La reinvención del arquetipo de la final girl también le permite a la trilogía desafiar sus influencias. Pese a los guiños y la autoconciencia del lugar que ocupa en el vasto universo del género, decide sacudir los mandatos a la hora de pensar a los personajes y también a la puesta en escena. “Yo no crecí con los libros de Stine –continúa Sink-, pero creo que esta forma original de reinterpretarlos, de llevarlos nuevamente a la vida, confirma su vigencia”.
Sink viene del universo de Stranger Things, serie que también ha asumido la tarea de actualizar desde la nostalgia un universo del pasado, tanto generacional como estético “El mundo de Stranger Things está más adherido a la lógica de la sci-fi y, en tanto es una serie, permite una construcción gradual de los personajes y de la narrativa. En La calle del terror todo es más vertiginoso y adherido a los tópicos del horror, la final girl, los escapes, la matanza”. Las escenas nocturnas, que dominan sobre todo en las dos primeras películas, definen también el tiempo cinematográfico de esas historias, extendido como una noche interminable que supone escapar de esa ancestral maldición. “Fue muy loco filmar las escenas de los asesinatos”, recuerda Janiak. “Filmar de noche es desafiante y lo es aún más cuando tenés que filmar violencia y locura, y encima cuando estás trabajando con chicos. Cuando tenés actores menores de 18 años solo podés filmar durante cierta cantidad de horas, así que eso hizo el rodaje aún más exigente”.
No es la primera vez que Janiak incursiona en el terror.

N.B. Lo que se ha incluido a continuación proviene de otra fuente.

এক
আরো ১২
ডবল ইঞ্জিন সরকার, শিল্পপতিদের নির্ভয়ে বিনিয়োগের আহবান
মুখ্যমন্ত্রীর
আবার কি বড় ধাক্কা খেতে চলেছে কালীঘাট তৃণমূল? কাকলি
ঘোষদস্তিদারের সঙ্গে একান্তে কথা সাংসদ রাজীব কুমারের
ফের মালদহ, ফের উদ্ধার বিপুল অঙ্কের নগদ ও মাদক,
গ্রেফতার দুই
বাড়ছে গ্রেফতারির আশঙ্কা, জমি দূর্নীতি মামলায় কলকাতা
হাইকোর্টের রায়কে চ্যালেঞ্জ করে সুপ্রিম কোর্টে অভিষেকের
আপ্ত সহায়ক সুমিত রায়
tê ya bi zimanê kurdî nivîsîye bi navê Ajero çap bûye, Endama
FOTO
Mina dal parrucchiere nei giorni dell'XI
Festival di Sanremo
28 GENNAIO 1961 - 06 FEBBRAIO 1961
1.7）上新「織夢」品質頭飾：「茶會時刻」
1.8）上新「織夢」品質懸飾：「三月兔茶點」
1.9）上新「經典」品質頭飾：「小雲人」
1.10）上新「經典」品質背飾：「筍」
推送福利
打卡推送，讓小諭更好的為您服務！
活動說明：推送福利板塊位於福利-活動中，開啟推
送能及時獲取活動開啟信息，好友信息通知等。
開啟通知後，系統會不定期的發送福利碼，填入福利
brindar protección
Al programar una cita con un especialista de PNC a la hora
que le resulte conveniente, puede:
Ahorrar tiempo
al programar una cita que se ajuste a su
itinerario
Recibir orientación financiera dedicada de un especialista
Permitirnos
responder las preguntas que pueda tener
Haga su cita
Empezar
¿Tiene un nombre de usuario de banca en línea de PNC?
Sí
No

Su ópera prima, Honeymoon (2014), cuenta la historia de una pareja que decide pasar su luna de miel en una cabaña en el bosque hasta que el horror irrumpe en esa escena amorosa y cotidiana. “Pese a las diferencias de presupuesto y estilo, lo que une a Honeymoon y al universo de La calle del terror es el uso de la historia de amor como epicentro. El interrogante sería qué es lo que ocurre en una pareja cuando irrumpe el horror, que en el caso de Honeymoon implica un tono más serio y realista, y en la trilogía de La calle del terror un recorrido por la historia del género”. Allí también se cifra la ambición de las películas: proponer una arqueología del Mal en ese territorio encantado de Shadyside, al mismo tiempo que transitar los hitos cinematográficos del género, desde lo ancestral con brujas y maldiciones, hasta la gestación del serial killer y la autoconsciencia que implica su parodia.
Por último, Janiak se aleja de ciertas experiencias recientes que exploran la iconografía del terror como andamiaje para otro tipo de reflexiones. Algo que se puede ver en la irrupción de directores como Ari Aster (El legado del diablo, Midsommar), Robert Eggers (La bruja, El faro) o incluso Jordan Peele en el ejercicio de las metáforas políticas de ¡Huye! y Nosotros. “Lo que yo buscaba era justamente un abordaje divertido y catártico del género. Que la película se convierta en parte de la cultura popular, que sea disfrutable y nada solemne. Mis directores de referencia fueron Wes Craven y John Carpenter, y en esa tradición me decidí a combinar la nostalgia, con el uso irónico de la música y con los guiños a los clásicos, siempre teniendo como horizonte el miedo como experiencia liberadora y placentera”.